The golf bag cart would become a surfboard buggy, the crown jewel in our ramshackle attempt to embrace the local sport of Torquay, the surf capital of Australia. It would hold the two boards we’d borrowed, “well-loved” and well pockmarked, and the second-hand wetsuits we’d bought from a man on Bell Street who had taped up the tears for free. Mine was a men’s suit and just baggy enough to let in extra icy water, deeming it basically irrelevant on very cold days. A couple times a week, all of these things were loaded onto our new buggy as we walked it 45 minutes to the waves, surfed for a few hours and walked it 45 minutes back.
The buggy was almost like having a car, in that it was a means for escape. Without it I had no obligations beyond the one-acre property where I lived and worked every day. I enjoy my job. I have a very relaxed schedule and work for a great family. I’m afforded luxuries at the B&B I know I won’t have anywhere else. But everything I could need, apart from a few groceries, is at this house and after a few days on the inside of the gate, you can feel the walls begin to close in. Surfing was free, fun and happily exhausting. It was the perfect outlet.
There were better, less crowded breaks to be surfing than the Torquay surf beach. But this was the only place our cumbersome cargo would allow us to walk to. It was perfect for our needs, anyway. Lots of other novices, no territorial locals, no reason to feel embarrassed every time you nose dive—which happened a lot. And there was always something to surf, a big change from my beach at home in New Jersey.
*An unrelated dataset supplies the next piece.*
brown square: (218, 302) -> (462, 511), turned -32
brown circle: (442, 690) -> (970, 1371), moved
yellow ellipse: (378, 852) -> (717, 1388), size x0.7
Living in Torquay and having an interest in surfing, there was much to be excited about outside of our own missions. First, there’s the fact that Rip Curl and Quicksilver were born here. The company headquarters sit up the road on the Surf Coast highway, along with the Surf World Museum, factory outlets and local board shops. But more importantly, just down the coast there is Bells Beach, the site of the longest running surf contest in the world. The Rip Curl Pro has been held every Easter since 1961 and draws the world’s best professional surfers to the cold Southern Ocean swells of coastal Victoria.
Anticipation for the event had been building since I arrived in March and, after following along on the webcast throughout the competition, I was able to head down for the final afternoon. I biked the length of Torquay and through the green hilly village of Jan Juc, then picked up the Surf Coast walk as it weaved around the cliff heads high above the dark blue ocean waters, all the way to the empty outpost of Bells. Once there, I joined spectators along the beach for the end of the men’s quarterfinals at Bells Bowl, and when the rest of the event was moved to Winki Pop, the break next door, migrated with the crowd to the big screen TVS near the winner’s stage.
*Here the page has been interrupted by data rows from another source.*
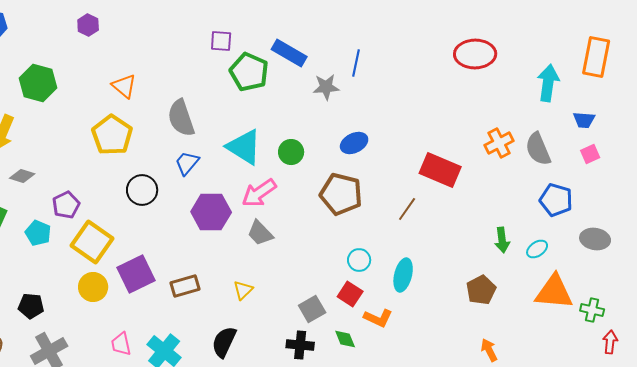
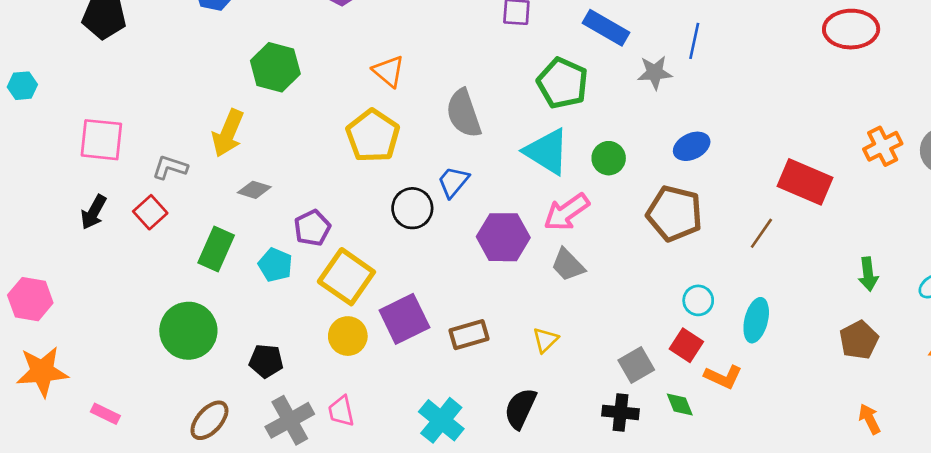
green pentagon: (249, 72) -> (563, 83), moved
blue trapezoid: (187, 163) -> (453, 182), moved
green arrow: (502, 240) -> (868, 274), moved
pink trapezoid: (121, 344) -> (341, 411), moved

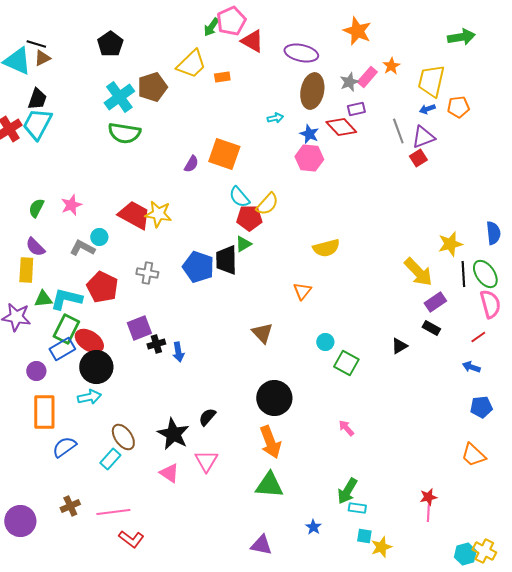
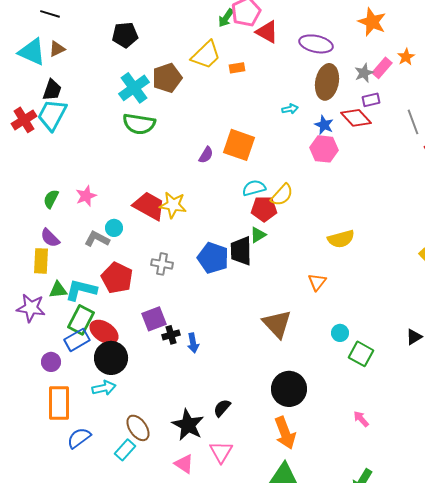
black line: (36, 44) -> (50, 14), moved
black pentagon: (110, 44) -> (125, 35), turned 30
cyan semicircle: (239, 197) -> (254, 188), turned 115
brown triangle: (262, 333) -> (277, 324), size x1.4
It was a beautiful fall day sitting on that sloping car park above Bells, sun shining, all the local families gathered with their children, many of them still dressed in school uniform. I had a front row view for the awards ceremony as members of the local Wathaurong Aboriginal community offered gifts and painted the faces of the top competitors. With didgeridoo music playing in the background, Hawaiian Carissa Moore and Australian Mick Fanning took their turns ringing the historic bell trophy, one of the most sought-after prizes of the ASP world tour.
A week later, back at the Torquay surf beach, Richy wheels the buggy down the grassy slope of lawn above the bulkhead. We park the cart, un-bungee the boards, shimmy on our hand-me-down wetsuits and head for the ocean. The water biting at our toes is the coldest yet. Once all the way in, one of us says to the other, shivering, “Let’s give it at least 20 minutes.” But it will be more than an hour, a handful of times calling back and forth “just one more,” before either of us will step back onto the beach.